Task item -
Among the entries below, please show each line that carries the word "Deployment".
::: Source data :::
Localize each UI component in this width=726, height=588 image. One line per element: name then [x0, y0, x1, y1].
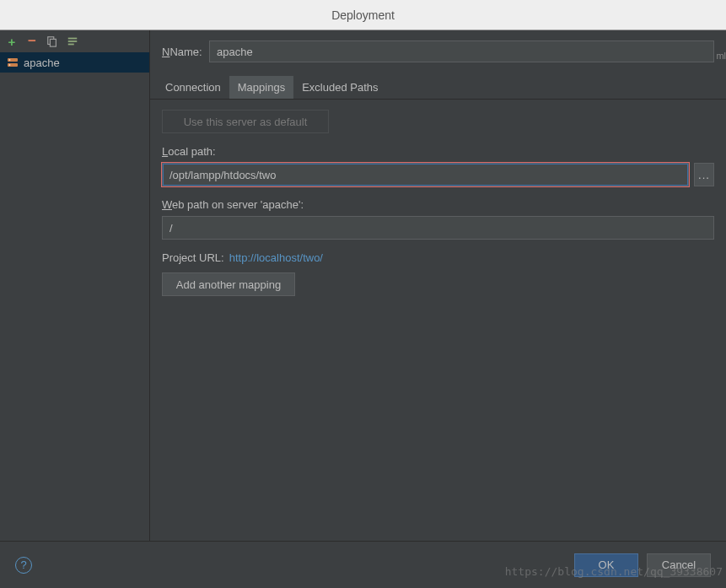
copy-icon[interactable] [46, 35, 59, 48]
svg-rect-3 [68, 40, 78, 42]
left-panel: + − apache [0, 30, 150, 541]
local-path-label: Local path: [162, 145, 714, 158]
svg-point-8 [9, 64, 11, 66]
cancel-button[interactable]: Cancel [647, 553, 711, 577]
toolbar: + − [0, 30, 149, 52]
edit-icon[interactable] [66, 35, 79, 48]
web-path-input[interactable] [162, 216, 714, 240]
svg-point-7 [9, 59, 11, 61]
name-row: NName: [162, 39, 714, 64]
tab-mappings[interactable]: Mappings [229, 76, 293, 99]
ok-button[interactable]: OK [574, 553, 638, 577]
svg-rect-4 [68, 44, 74, 46]
web-path-label: Web path on server 'apache': [162, 198, 714, 211]
name-label: NName: [162, 46, 201, 58]
svg-rect-2 [68, 38, 78, 40]
sidebar-item-apache[interactable]: apache [0, 52, 149, 73]
remove-icon[interactable]: − [25, 35, 39, 48]
window-title: Deployment [331, 8, 395, 22]
project-url-label: Project URL: [162, 251, 224, 264]
tabs: Connection Mappings Excluded Paths [150, 76, 726, 100]
name-input[interactable] [209, 40, 714, 62]
add-icon[interactable]: + [5, 35, 19, 48]
server-list: apache [0, 52, 149, 541]
mappings-content: Use this server as default Local path: .… [162, 100, 714, 296]
project-url-link[interactable]: http://localhost/two/ [229, 251, 323, 264]
help-icon[interactable]: ? [15, 557, 32, 574]
browse-local-path-button[interactable]: ... [694, 163, 714, 186]
titlebar: Deployment [0, 0, 726, 30]
svg-rect-1 [50, 39, 56, 46]
add-mapping-button[interactable]: Add another mapping [162, 272, 295, 296]
footer: ? OK Cancel [0, 541, 726, 588]
use-as-default-button: Use this server as default [162, 110, 329, 133]
right-edge-text: ml [716, 51, 726, 61]
tab-excluded-paths[interactable]: Excluded Paths [293, 76, 386, 99]
server-icon [7, 57, 19, 68]
project-url-row: Project URL: http://localhost/two/ [162, 251, 714, 264]
local-path-input[interactable] [162, 163, 689, 186]
sidebar-item-label: apache [24, 57, 60, 69]
tab-connection[interactable]: Connection [157, 76, 229, 99]
right-panel: NName: Connection Mappings Excluded Path… [150, 30, 726, 541]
:::
Task solution -
window-title: Deployment [331, 8, 395, 22]
titlebar: Deployment [0, 0, 726, 30]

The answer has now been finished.